§ Collection entries:
"""
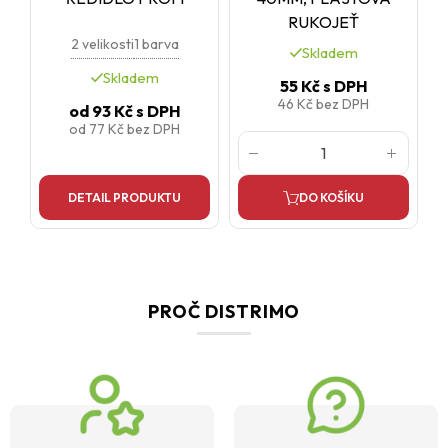
RUKOJEŤ
2 velikosti
1 barva
Skladem
Skladem
55 Kč
s DPH
46 Kč
bez DPH
od
93 Kč
s DPH
od
77 Kč
bez DPH
DETAIL PRODUKTU
DO KOŠÍKU
PROČ DISTRIMO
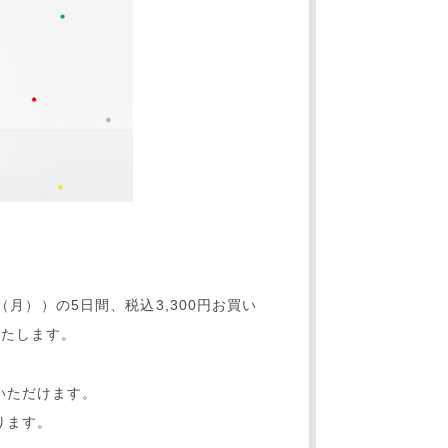
日（月））の5日間、税込3,300円お買い
いたします。
いただけます。
ります。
"""
§ TASK DIRECTIONS: Lines before the one containing "PROČ DISTRIMO" are not wanted; write out that line and every later line through the end of the data above, exactly, without pictures.

§ SOLUTION FOR THIS EXERCISE:
PROČ DISTRIMO
日（月））の5日間、税込3,300円お買い
いたします。
いただけます。
ります。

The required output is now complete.